The "taters" are from a box. Once or twice a month we have them as a guilty treat. They're probably awful for us, but we're not paleo eaters, just low carbers, so we do indulge. There are 17gN per serving; doesn't matter - they're great! You could, of course, sub fauxtatoes with cauliflower, as I usually do.
Between these 2 meals I've been full all day. No snacks, no need for anything else except coffee, tea, and water.
Is it so awful that I love my own cooking so very much???
I will start moving my recipes here from my blogger pages
, and hope to have them all moved by the end of the year. I will also save the entire blog from over there to a pdf file, which I will make available for download, if anyone would like it. It will contain my menus, past shopping lists/costs, and general lowcarb-related posts; I don't think that the program I'll be using will save all of the comments that were posted to the blog, I'm sorry about that...As of the 1st of the year (2013) I will be blogging only here, and no longer at my blogger site.
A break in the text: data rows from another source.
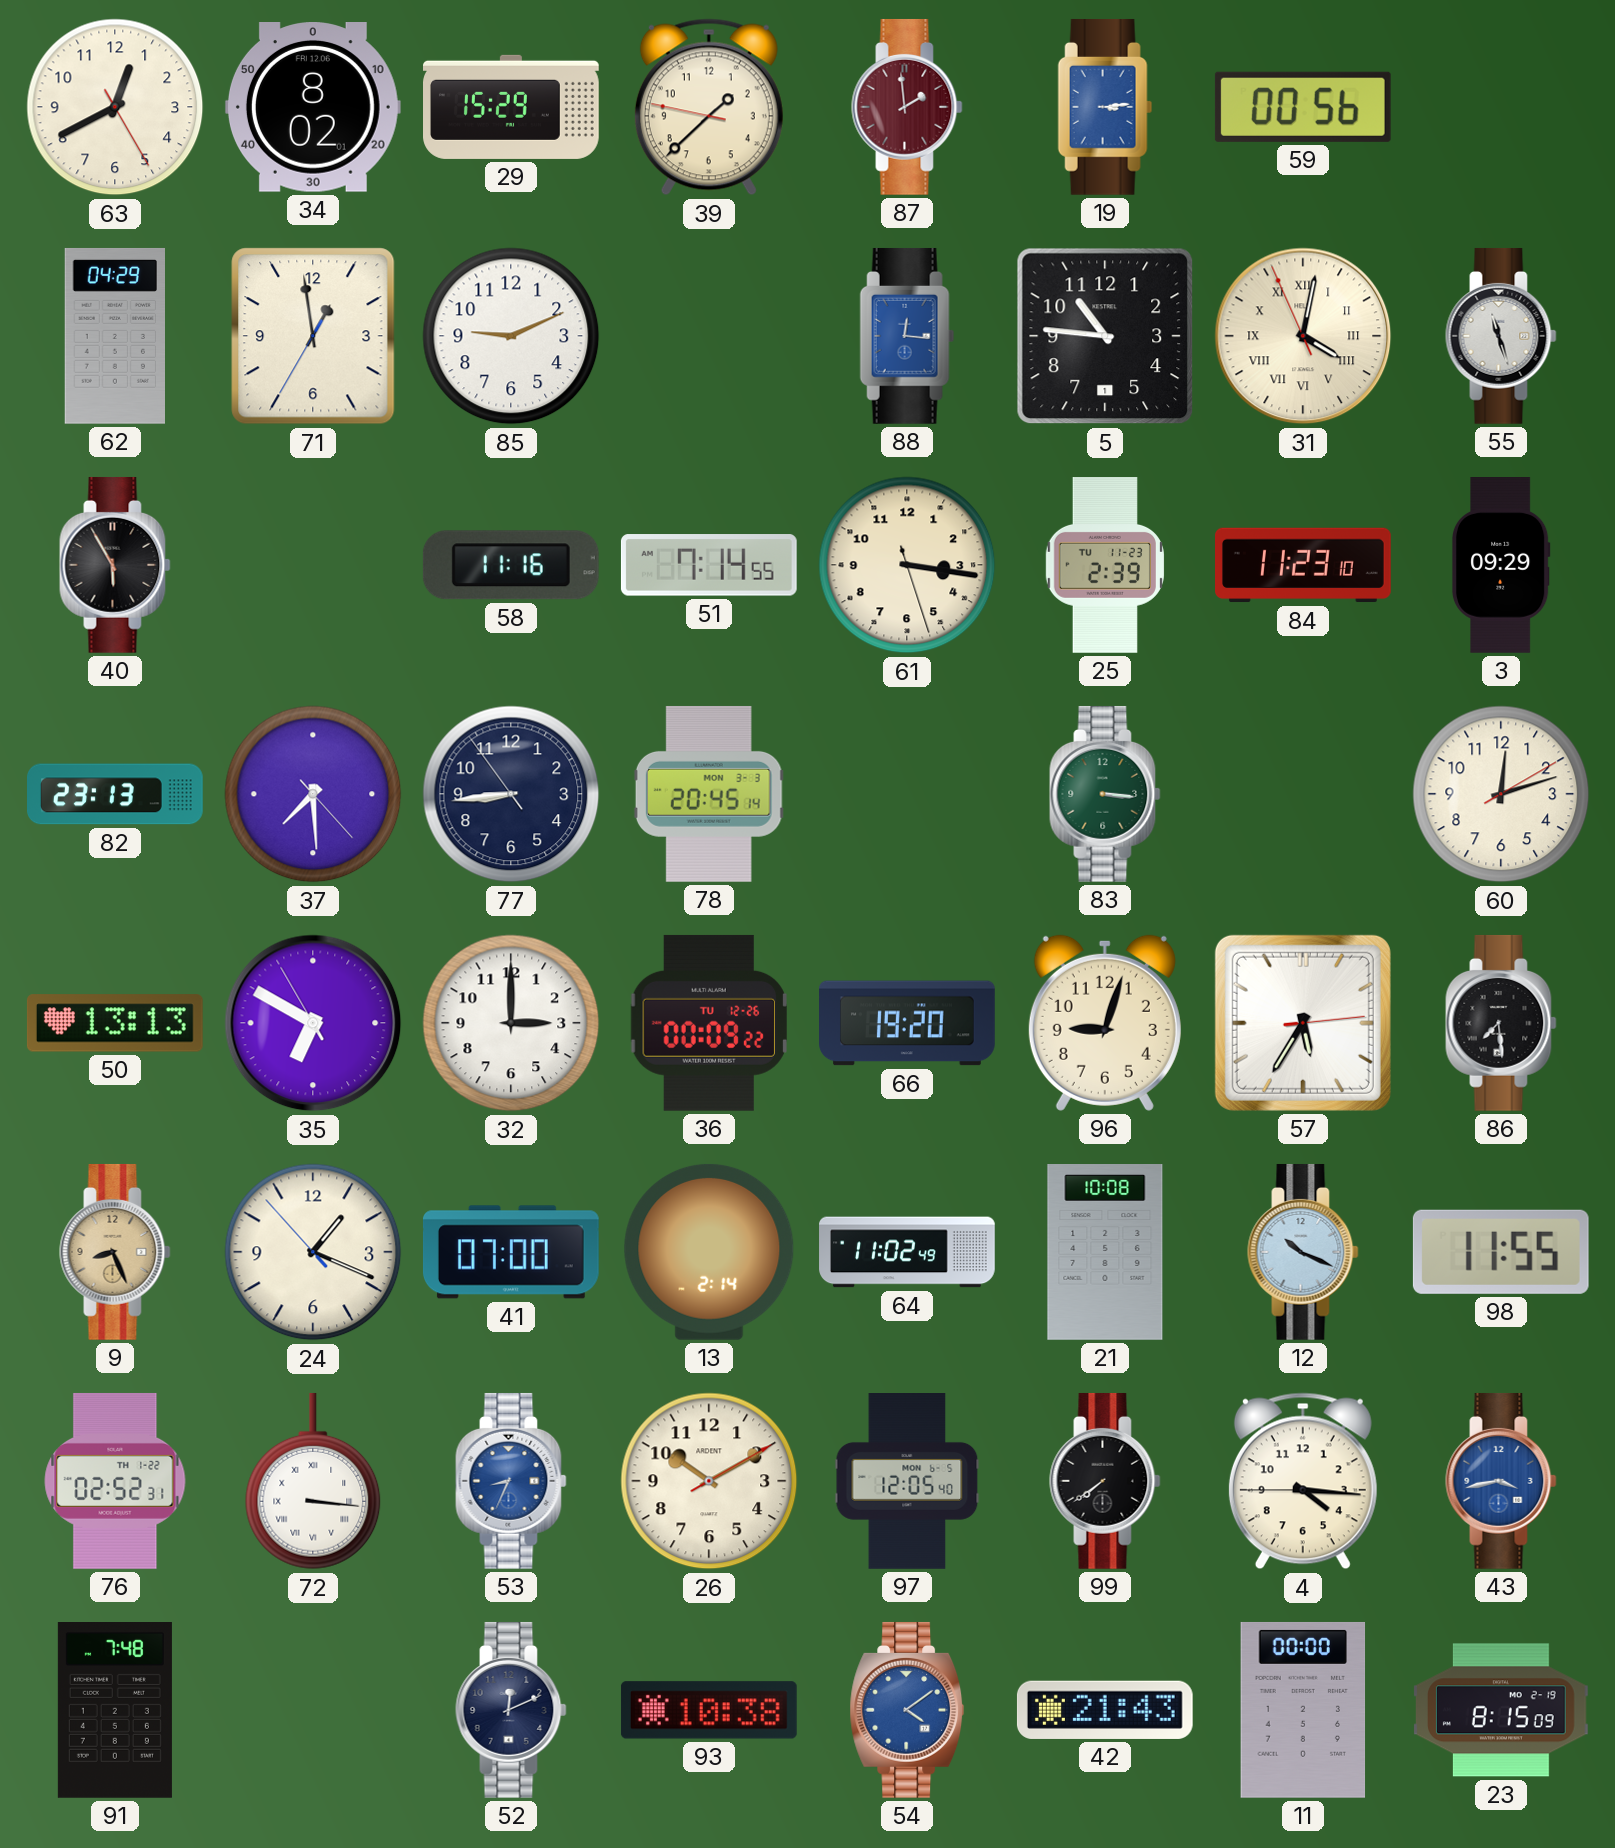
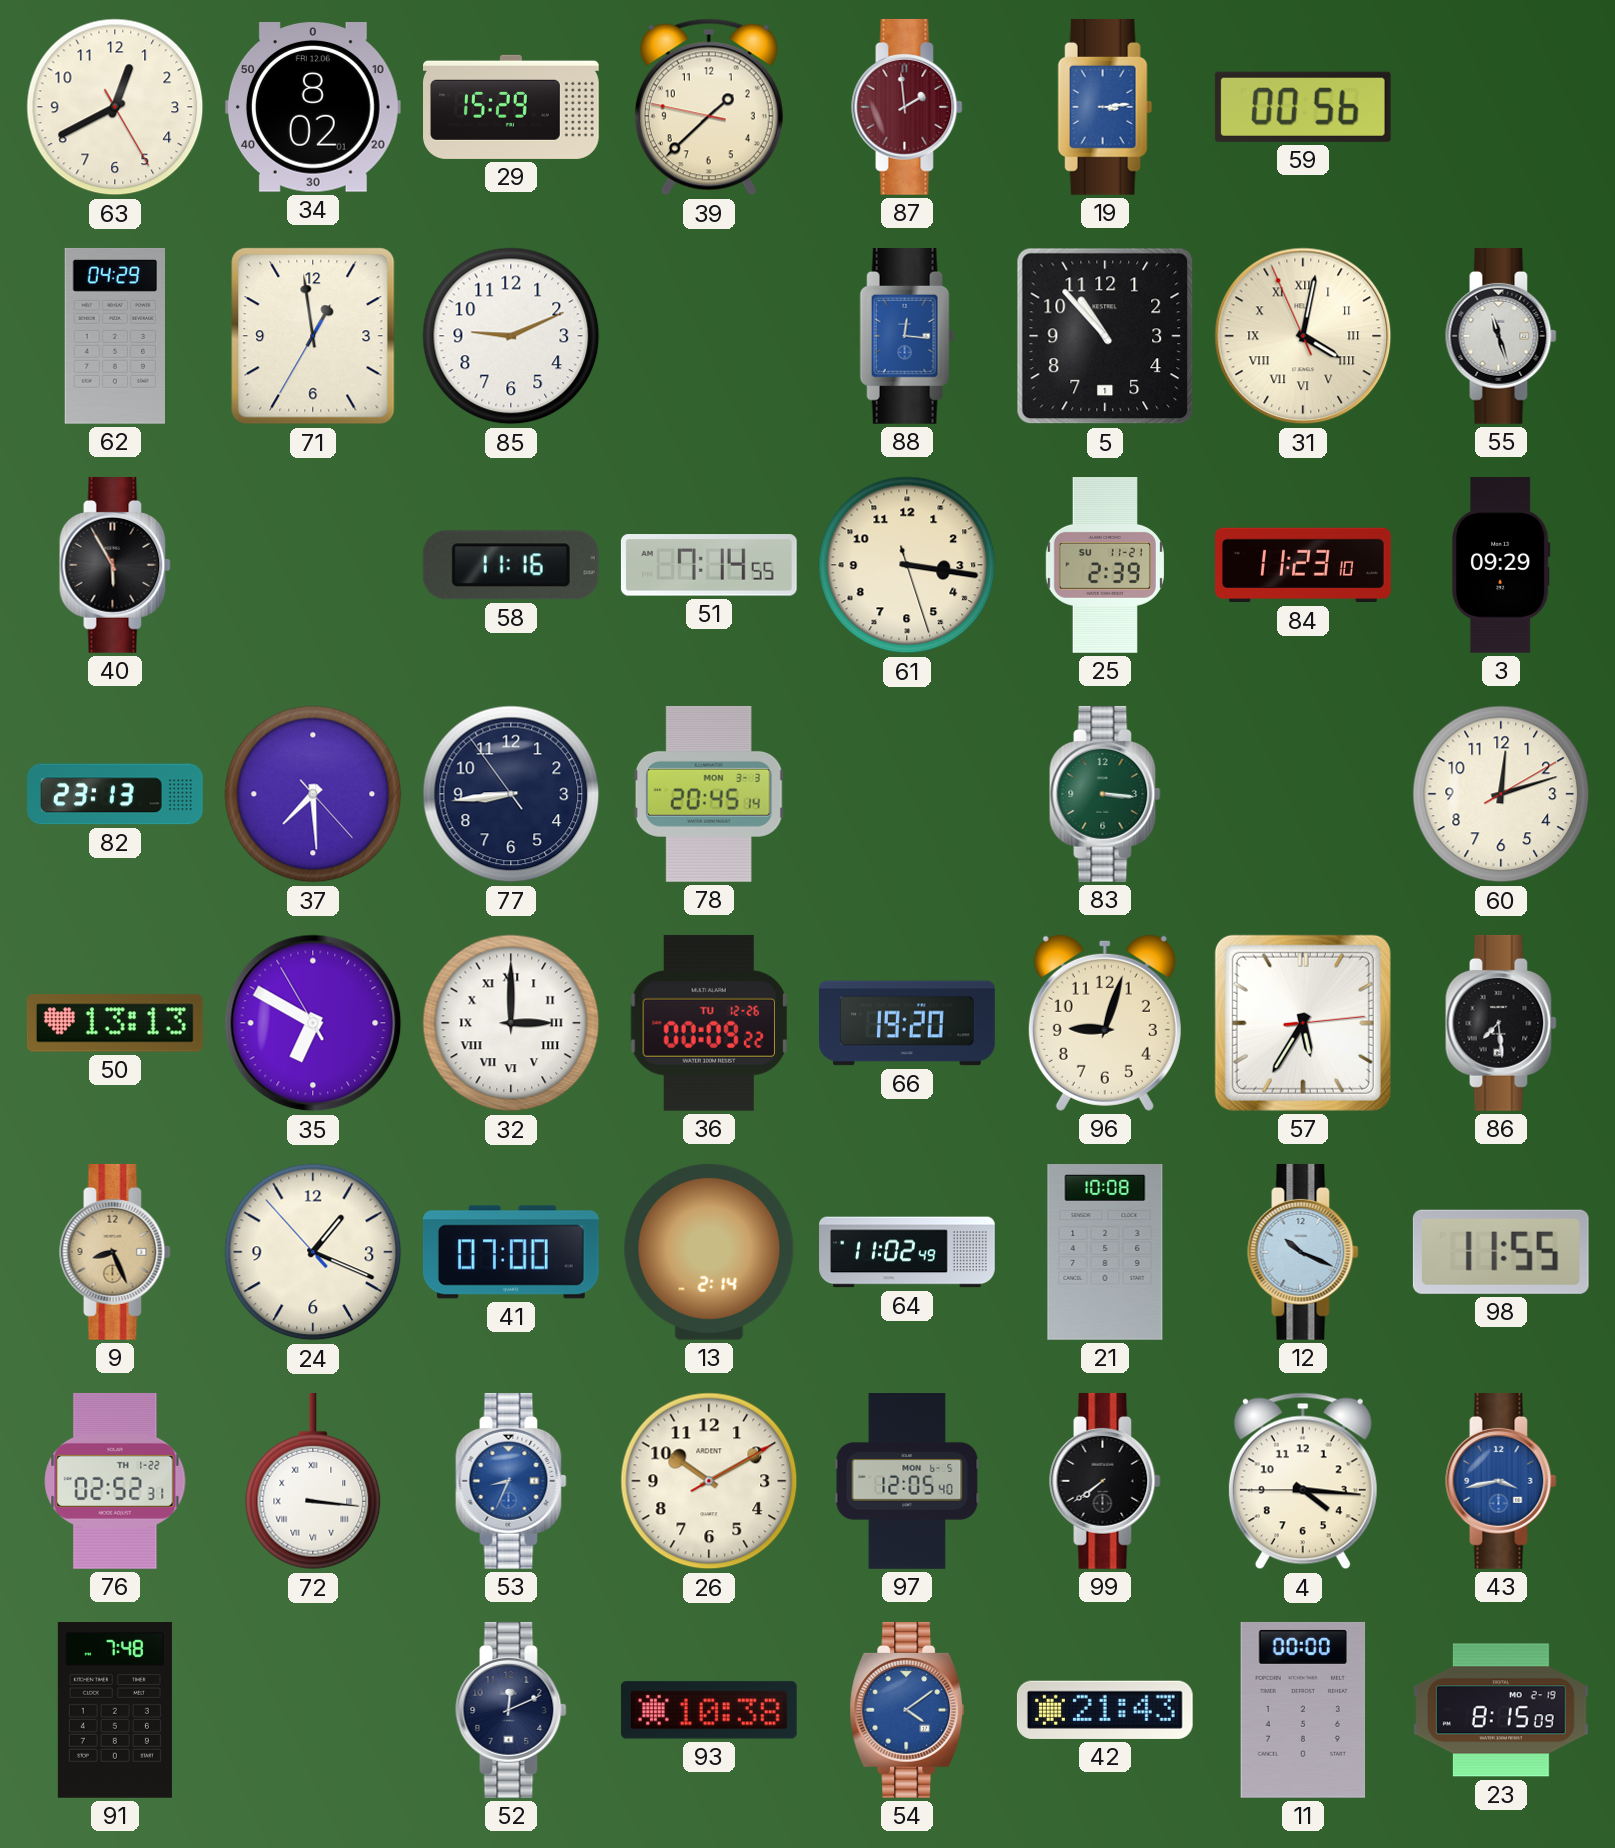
5: 10:46 -> 10:53
25 date: TU 11-23 -> SU 11-21
32 numerals: Arabic -> Roman
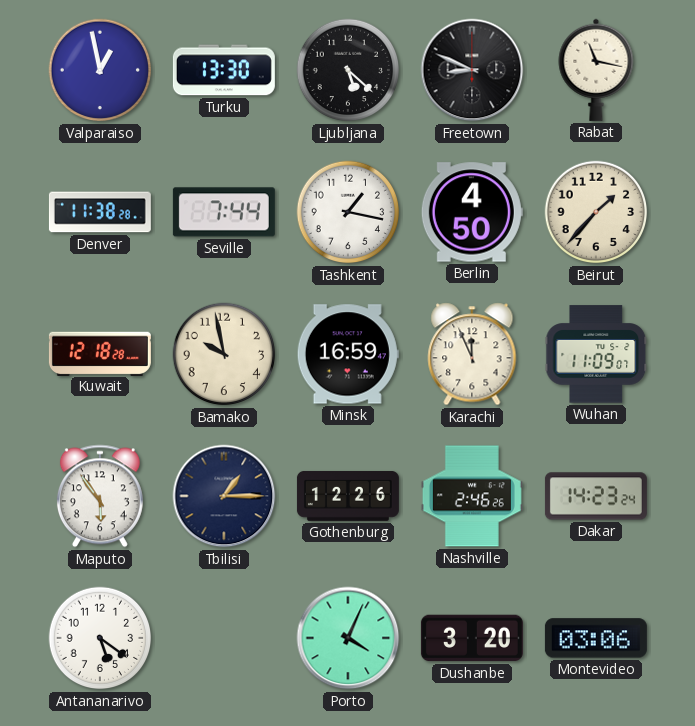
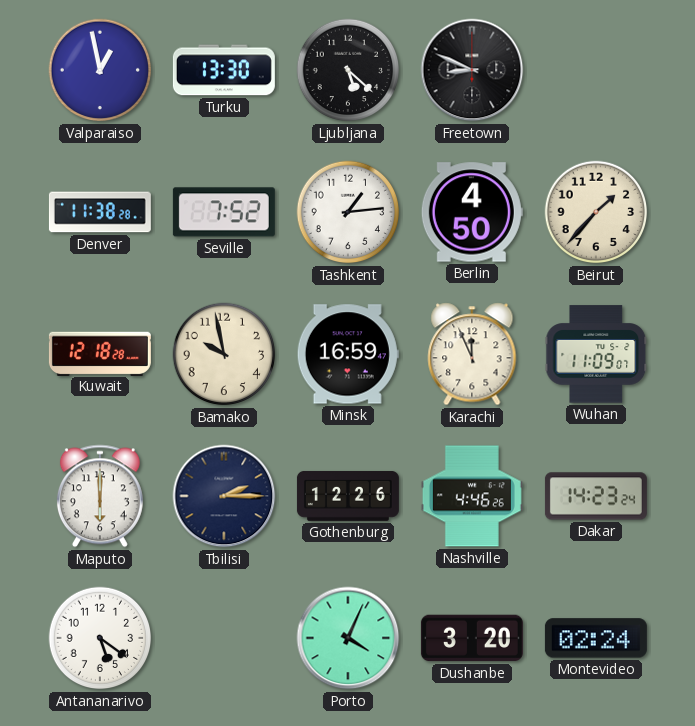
Rabat: 11:17 -> none
Seville: 7:44 -> 7:52
Tashkent: 1:17 -> 1:14
Maputo: 5:54 -> 6:00
Tbilisi: 1:15 -> 2:15
Nashville: 2:46 -> 4:46
Montevideo: 03:06 -> 02:24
In the meantime, what
you see here will be copies of the recipes I had there, ordered by date as they were originally, and I plan to add some photos as well, if I have them available. (I'm usually too impatient to take pictures of my meals before I eat them!)And that's that :).
This is something I made just today. I wanted warm creamy comfort food and this absolutely filled the bill!
First I rinsed, drained, and lightly chopped some shirataki noodles. Then I crumbled ground beef into a pan with the noodles and cooked it until the beef was browned, and added about a half-cup of frozen asparagus that I had left, chopped into 1/2" pieces, plus a can of mushrooms and 2 Tbsp of Knorr Alfredo Sauce mix to coat it all with 2 Tbsp of butter and a little sea salt. When the butter was melted I added a cup of cream, and let it come to a boil, stirring constantly, then down to simmer until the sauce had thickened.
This is just very basic, and, although delicious, could be easily modified with any meats or vegetables you might have in the house, and any spices you'd care to add as well. If I liked spicy, for example, I might have added pepper flakes. And now that I'm out of frozen asparagus, I could see adding green beans or brussels sprouts (halved probably), or spinach. Certainly it would work with chicken or pork also. But it was quick, easy, cheap, basic, filling, comforting, and low in carbs. Perfect!